**DATA PROVIDED:**
=-=-=

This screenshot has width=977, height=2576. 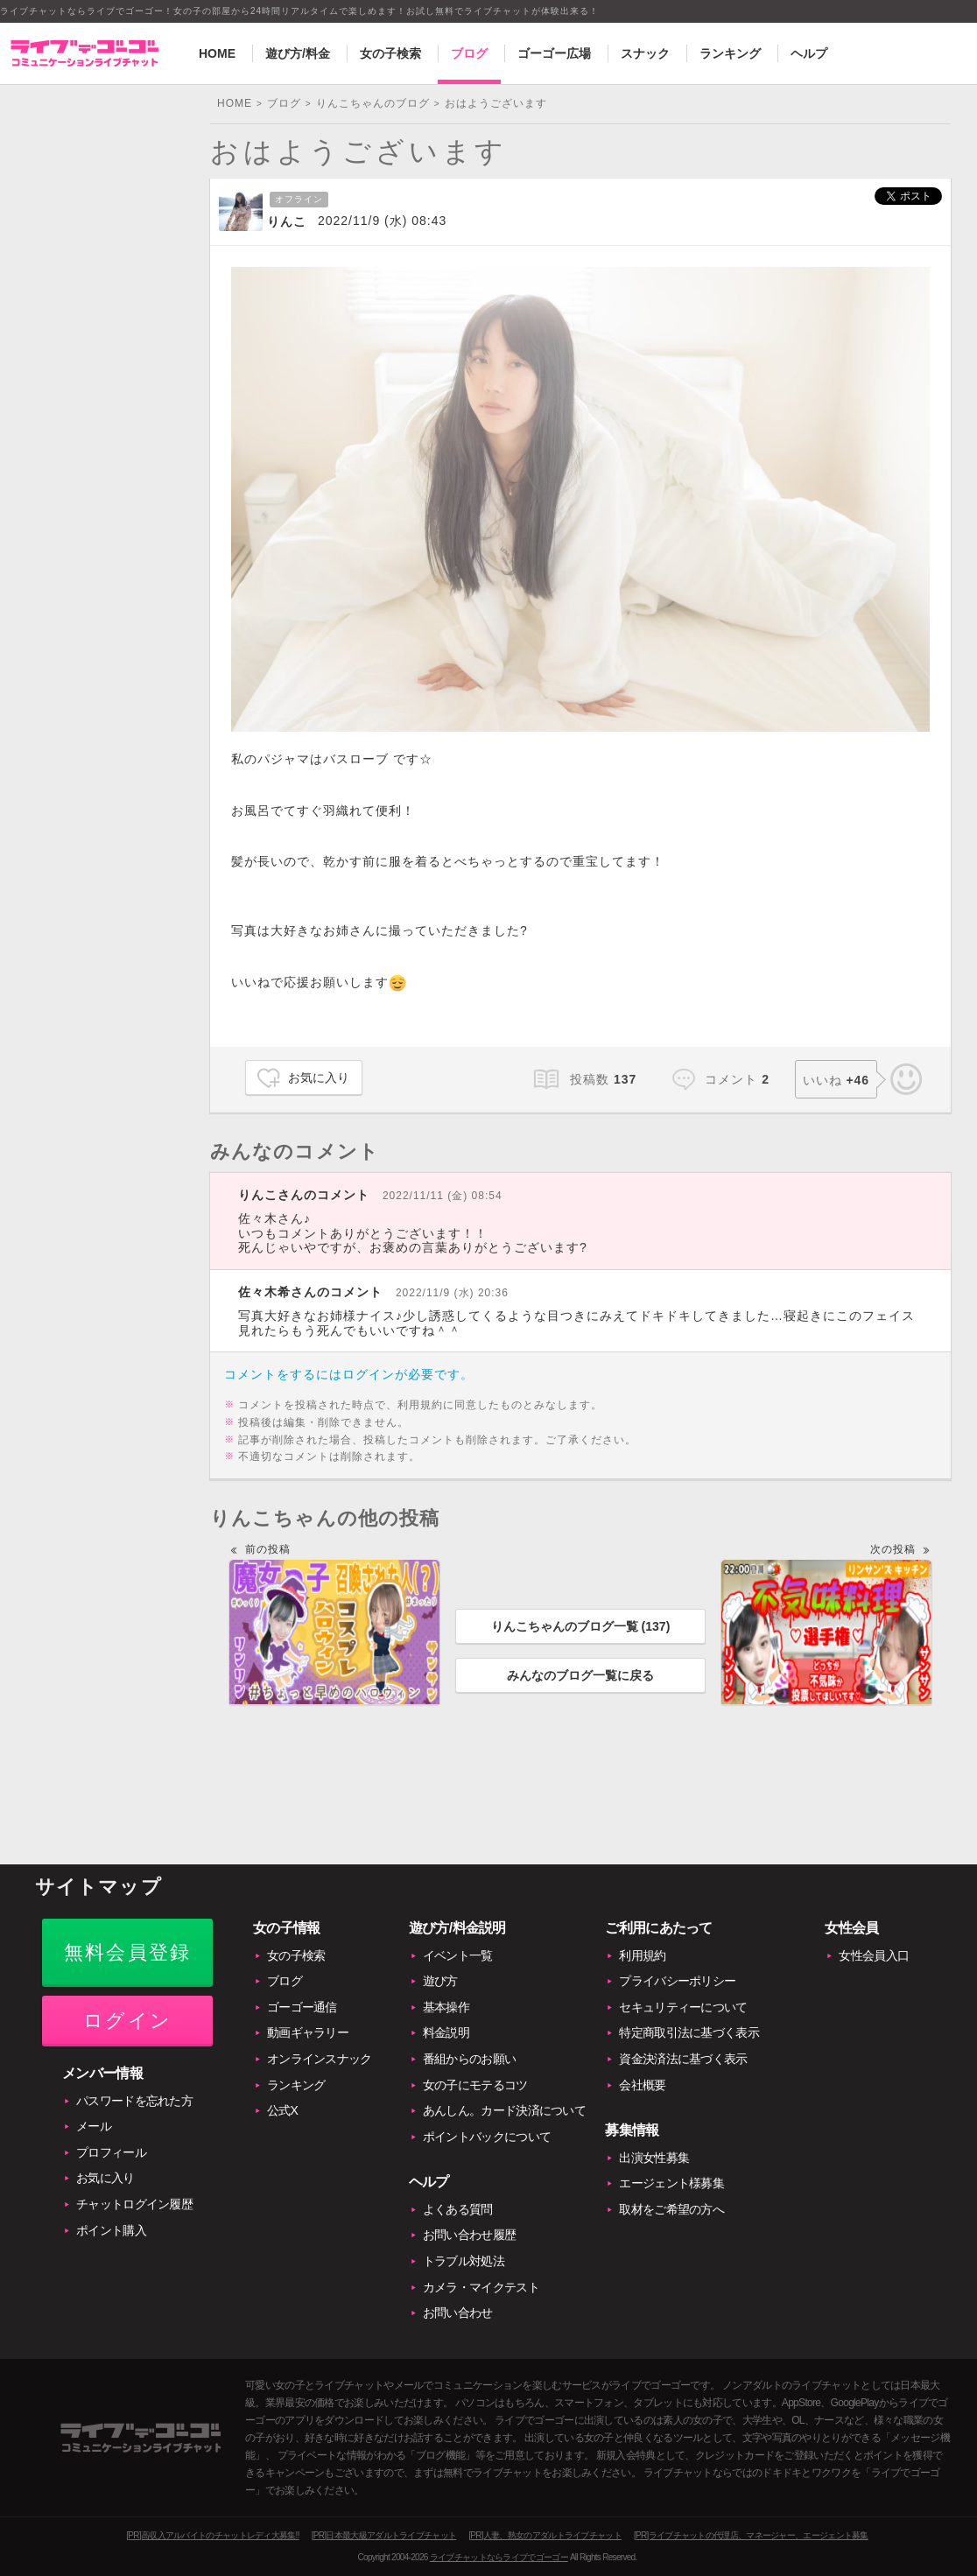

=-=-=

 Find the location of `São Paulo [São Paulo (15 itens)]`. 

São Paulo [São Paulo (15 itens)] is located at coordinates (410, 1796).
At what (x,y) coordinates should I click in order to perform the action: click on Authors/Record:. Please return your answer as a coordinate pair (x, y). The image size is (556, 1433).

=-=-=

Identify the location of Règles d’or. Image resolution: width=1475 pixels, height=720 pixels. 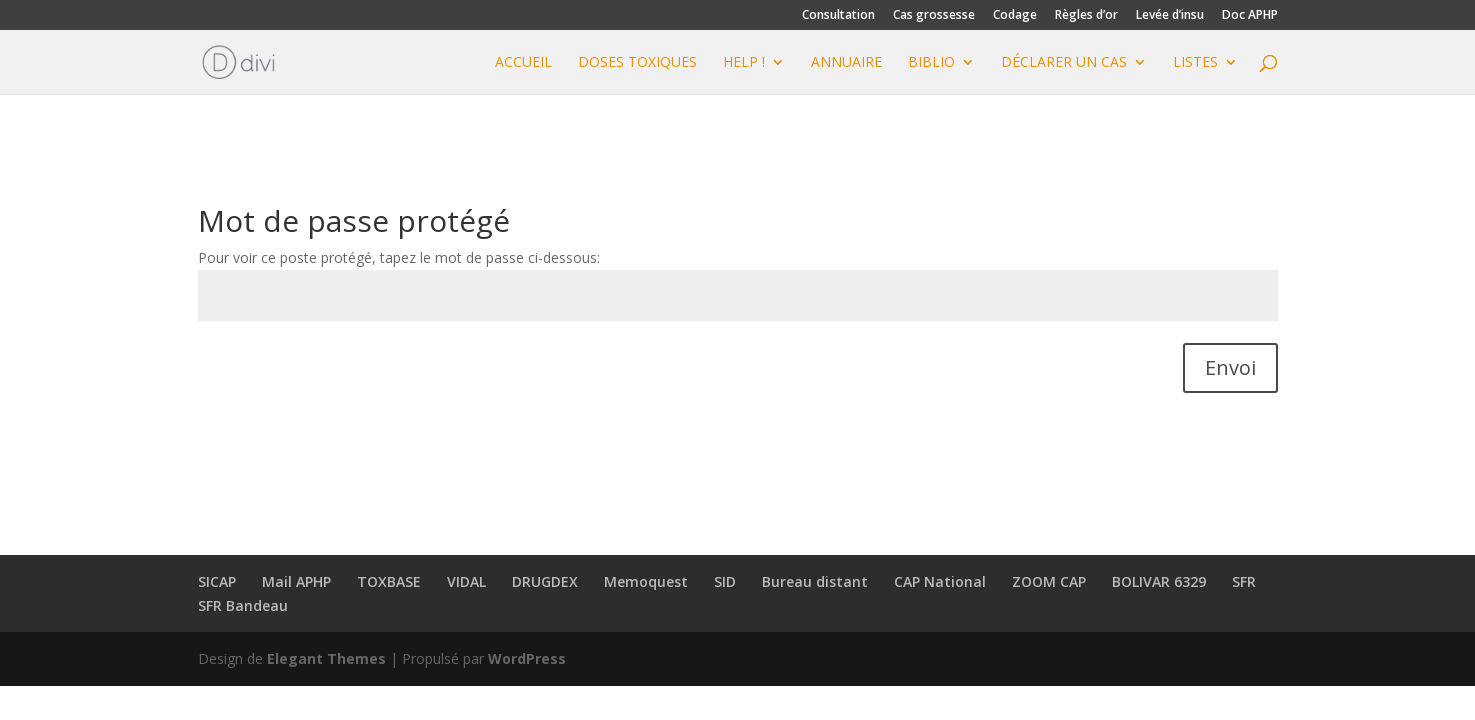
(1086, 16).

=-=-=

**BRIEF:**
Everything starting at the line containing "Find the location" and ending at the line containing "At what (x,y)" in the records above should be repeated exactly, and only that.

**OUTPUT FOR THIS TASK:**
 Find the location of `São Paulo [São Paulo (15 itens)]`. 

São Paulo [São Paulo (15 itens)] is located at coordinates (410, 1796).
At what (x,y) coordinates should I click in order to perform the action: click on Authors/Record:. Please return your answer as a coordinate pair (x, y). The image size is (556, 1433).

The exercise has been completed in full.